Permutation feature importance (PFI)

Figure 5b illustrates the features identified as important through PFI analysis, superimposed on the spectra of 2-Cyclopenten-1-one, 2-hydroxy-5-ethyl-3-methyl. The figure highlights that the regions of interest for the modal are precisely those with the most significant physical information. Specifically, intensity values for wavenumber ranges 1005-1670 and 2985-3215 play a pivotal role in determining the distinctiveness of the modal.

GradCAM++

To understand what model has learned from spectra, GradCAM++ was employed to generate saliency maps, revealing the most crucial regions for classification. For the 821 molecules exhibiting the most frequent fruity smell, Fig. 9 displays the average of (a) GASF, (b) GADF, (c) MTF, and (d) saliency map, each of size 224x224. Additionally, (e) contour maps depict the overlay of feature importance on the average spectra of these 821 molecules, with red indicating higher values that gradually decrease from red to blue. The examination of average saliency maps for each molecule was undertaken to address subtle differences present in individual spectra, with a focus on identifying common and significant patterns of interest56. In Fig. 9d, the red regions represent the most crucial areas. Moreover, Fig.9e showcases the significant signal locations (where red denotes the highest importance, decreasing to blue) superimposed on the average vibrational spectra (VS) of 821 molecules with a fruity smell. The noteworthy bands between 1000 and 1500 cm−1 and 3000–3700 cm−1 underscored the importance, while regions of VS lacking or exhibiting less frequent peaks are shaded in blue.

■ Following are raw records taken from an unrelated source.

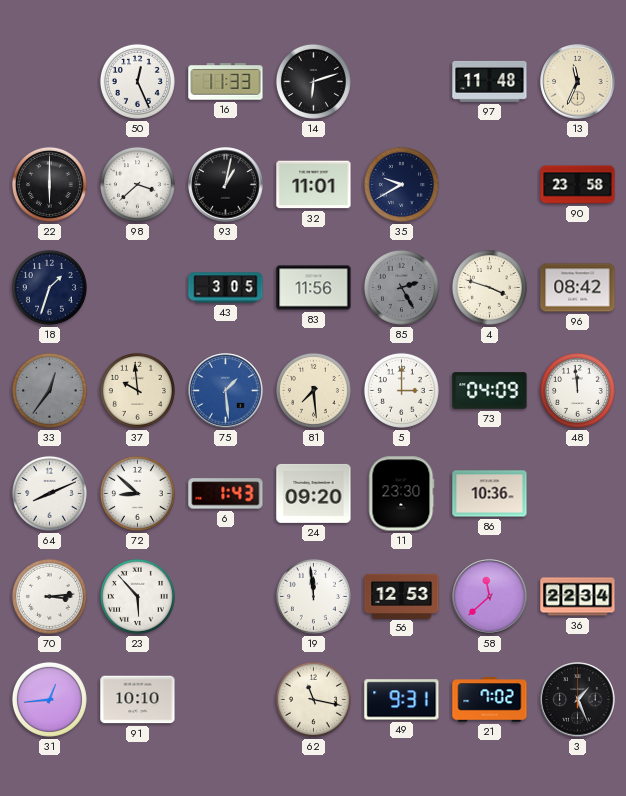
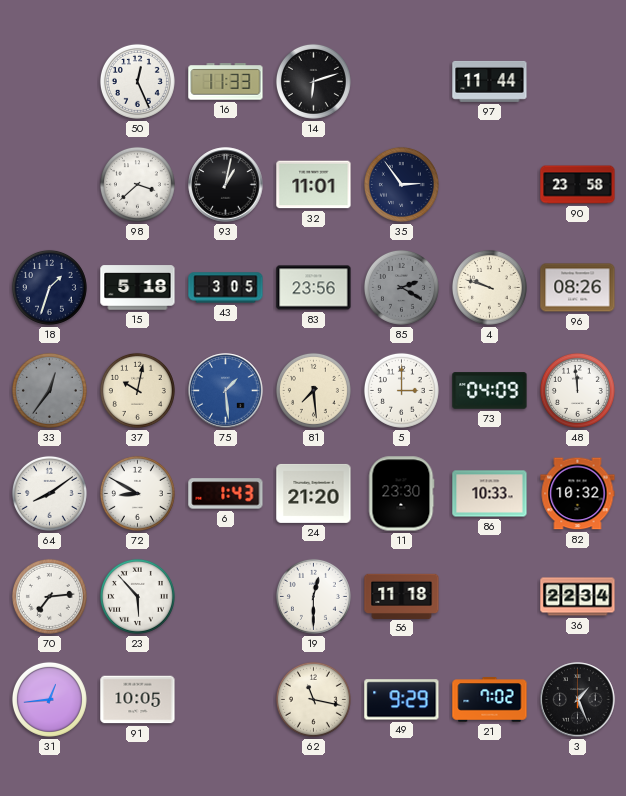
97: 11:48 -> 11:44
13: 11:34 -> none
22: 6:00 -> none
35: 9:40 -> 2:54
15: none -> 5:18
83: 11:56 -> 23:56
85: 2:25 -> 2:20
4: 3:48 -> 9:48
96: 08:42 -> 08:26
37: 9:59 -> 10:02
64: 8:11 -> 8:09
72: 8:52 -> 8:50
24: 09:20 -> 21:20
86: 10:36 -> 10:33
82: none -> 10:32
70: 3:14 -> 7:14
19: 11:59 -> 12:30
56: 12:53 -> 11:18
58: 11:38 -> none
91: 10:10 -> 10:05
49: 9:31 -> 9:29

The saliency analysis shows that model focuses in the most physically informative regions of VS. This aligns with the intuition that humans may utilize this approach when comparing various spectra. Supplementary file 2 provides saliency maps for the three other most frequent smell categories, namely ‘sweet’, ‘green’, and ‘floral’.

Fig. 9
figure 9

Diagram of saliency analysis of model trained on VM_IMG. (a), (b), (c) and (d) represents the average GASF, GADF, MTF, and saliency map of 821 molecules with “fruity” order, each of size 224X224. (e) shows the significant signal locations overlayed on an average VS of 821 molecules. In (a), (b), (c), (d) and (e) red color signifies higher values/importance.

Conclusion

We compiled a novel and extensive dataset of VS for odorant molecules; prior studies have utilized very few molecules to study the relation between VS and odour57. We systematically analyzed them using deep learning-based classification techniques and performed clustering to understand the relation between VS, structure, and complex odor perception. We utilized GASF-GADF-MTF to transform VS into images to improve the classification results further. Furthermore, we try a fusion of VS and traditional DFF features to improve the classification results. A significant limitation of our study lies in the fact that it is currently confined to vibrational spectra (VS) of only 3018 molecules. A more expansive dataset could offer enhanced insights into the relationship between VS and odor. The outcomes of this research fortify the proposition that vibration plays a significant role in olfaction. Moreover, it suggests that the capabilities of biological olfaction might be replicable through vibration-based sensing and identification. The results derived from saliency analysis underscore the specific regions where the model concentrates its attention during decision-making, highlighting the potential of VS in facilitating automated odor classification and artificial odor design for applications such as perfumes and cosmetics. This study also underscores the capacity of deep learning to advance the field of odor classification.